§ **Work required**
Among the lines below, which ones contain the word "пылесосить"? Copy every such line.

§ **Transcribed page contents**

Content starts

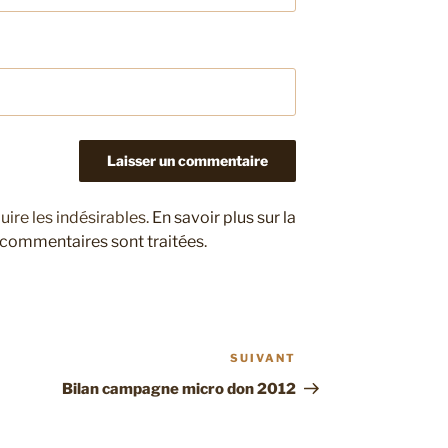
uire les indésirables.
En savoir plus sur la
 commentaires sont traitées
.
SUIVANT
Article
suivant
Bilan campagne micro don 2012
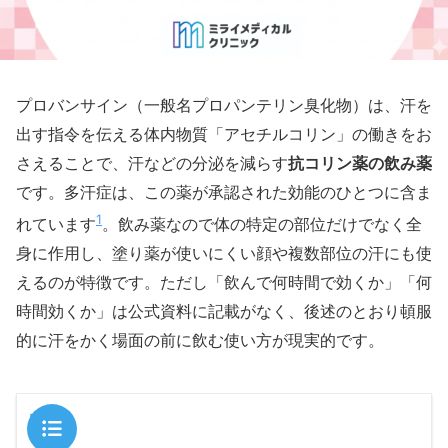
プロバンサイン（一般名プロパンテリン臭化物）は、汗を
出す指令を伝える体内物質「アセチルコリン」の働きをお
抗コリン薬の飲み薬
さえることで、汗などの分泌を減らす
です。多汗症は、この薬が承認された効能のひとつに含ま
1
れています
。飲み薬なので体の特定の部位だけでなく全
身に作用し、塗り薬が使いにくい顔や複数部位の汗にも使
えるのが特徴です。ただし「飲んで何時間で効くか」「何
時間効くか」は公式資料に記載がなく、後述のとおり頓服
的に汗をかく場面の前に飲む使い方が現実的です。
目次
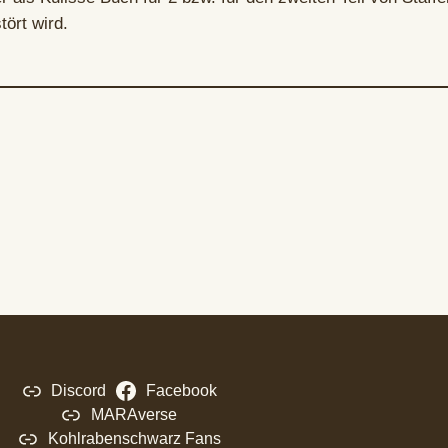
tört wird.
Discord
Facebook
MARAverse
Kohlrabenschwarz Fans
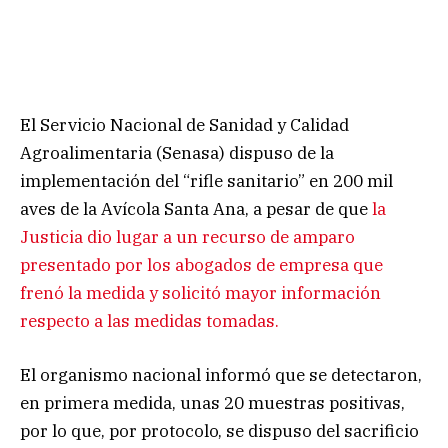
El Servicio Nacional de Sanidad y Calidad
Agroalimentaria (Senasa) dispuso de la
implementación del “rifle sanitario” en 200 mil
aves de la Avícola Santa Ana, a pesar de que
la
Justicia dio lugar a un recurso de amparo
presentado por los abogados de empresa que
frenó la medida y solicitó mayor información
respecto a las medidas tomadas.
El organismo nacional informó que se detectaron,
en primera medida, unas 20 muestras positivas,
por lo que, por protocolo, se dispuso del sacrificio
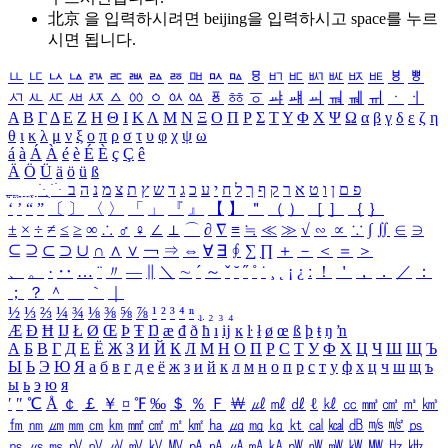
北京 을 입력하시려면
beijing
을 입력하시고 space를 누르
시면 됩니다.
ㅥ
ㅦ
ㅧ
ㅨ
ㅩ
ㅪ
ㅫ
ㅬ
ㅭ
ㅮ
ㅯ
ㅰ
ㅱ
ㅲ
ㅳ
ㅴ
ㅵ
ㅶ
ㅷ
ㅸ
ㅹ
ㅺ
ㅻ
ㅼ
ㅽ
ㅾ
ㅿ
ㆀ
ㆁ
ㆂ
ㆃ
ㆄ
ㆅ
ㆆ
ㆇ
ㆈ
ㆉ
ㆊ
ㆋ
ㆌ
ㆍ
ㆎ
Α
Β
Γ
Δ
Ε
Ζ
Η
Θ
Ι
Κ
Λ
Μ
Ν
Ξ
Ο
Π
Ρ
Σ
Τ
Υ
Φ
Χ
Ψ
Ω
α
β
γ
δ
ε
ζ
η
θ
ι
κ
λ
μ
ν
ξ
ο
π
ρ
σ
τ
υ
φ
χ
ψ
ω
á
à
Á
À
é
è
É
È
ç
Ç
ê
Ä
Ö
Ü
ä
ö
ü
ß
ְ
ֳ
ֲ
ֱ
ָ
ַ
ֵ
ֶ
ִ
ֹ
ּ
ֻ
ׂ
ׁ
ּ
ב
ה
נ
מ
צ
ת
ץ
ש
ד
ג
כ
ע
י
ח
ל
ך
ף
ק
ר
א
ט
ו
ן
ם
פ
‘
’
“
”
〔
〕
〈
〉
「
」
『
』
【
】
＂
（
）
［
］
｛
｝
±
×
÷
≠
≤
≥
∞
∴
♂
♀
∠
⊥
⌒
∂
∇
≡
≒
≪
≫
√
∽
∝
∵
∫
∬
∈
∋
⊆
⊇
⊂
⊃
∪
∩
∧
∨
￢
⇒
⇔
∀
∃
∮
∑
∏
＋
－
＜
＝
＞
、
。
·
‥
…
¨
〃
―
∥
＼
∼
´
～
ˇ
˘
˝
˚
˙
¸
˛
¡
¿
ː
！
＇
，
．
／
：
；
？
＾
＿
｀
｜
½
⅓
⅔
¼
¾
⅛
⅜
⅝
⅞
¹
²
³
⁴
ⁿ
₁
₂
₃
₄
Æ
Ð
Ħ
Ĳ
Ł
Ø
Œ
Þ
Ŧ
Ŋ
æ
đ
ð
ħ
ı
ĳ
ĸ
ŀ
ł
ø
œ
ß
þ
ŧ
ŋ
ŉ
А
Б
В
Г
Д
Е
Ё
Ж
З
И
Й
К
Л
М
Н
О
П
Р
С
Т
У
Ф
Х
Ц
Ч
Ш
Щ
Ъ
Ы
Ь
Э
Ю
Я
а
б
в
г
д
е
ё
ж
з
и
й
к
л
м
н
о
п
р
с
т
у
ф
х
ц
ч
ш
щ
ъ
ы
ь
э
ю
я
′
″
℃
Å
￠
￡
￥
¤
℉
‰
＄
％
Ｆ
￦
㎕
㎖
㎗
ℓ
㎘
㏄
㎣
㎤
㎥
㎦
㎙
㎚
㎛
㎜
㎝
㎞
㎟
㎠
㎡
㎢
㏊
㎍
㎎
㎏
㏏
㎈
㎉
㏈
㎧
㎨
㎰
㎱
㎲
㎳
㎴
㎵
㎶
㎷
㎸
㎹
㎀
㎁
㎂
㎃
㎄
㎺
㎻
㎽
㎾
㎿
㎐
㎑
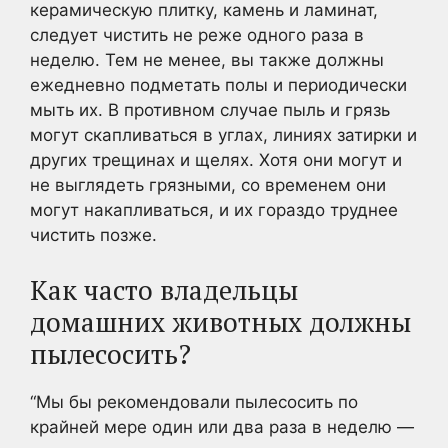
керамическую плитку, камень и ламинат,
следует чистить не реже одного раза в
неделю. Тем не менее, вы также должны
ежедневно подметать полы и периодически
мыть их. В противном случае пыль и грязь
могут скапливаться в углах, линиях затирки и
других трещинах и щелях. Хотя они могут и
не выглядеть грязными, со временем они
могут накапливаться, и их гораздо труднее
чистить позже.
Как часто владельцы
домашних животных должны
пылесосить?
“Мы бы рекомендовали пылесосить по
крайней мере один или два раза в неделю —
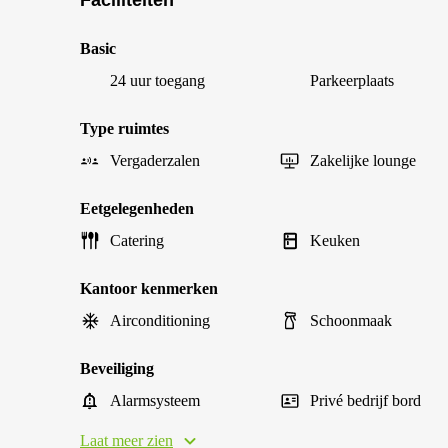
Faciliteiten
Basic
24 uur toegang
Parkeerplaats
Type ruimtes
Vergaderzalen
Zakelijke lounge
Eetgelegenheden
Catering
Keuken
Kantoor kenmerken
Airconditioning
Schoonmaak
Beveiliging
Alarmsysteem
Privé bedrijf bord
Laat meer zien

Content ends

§ **Response to this task**
пылесосить?
“Мы бы рекомендовали пылесосить по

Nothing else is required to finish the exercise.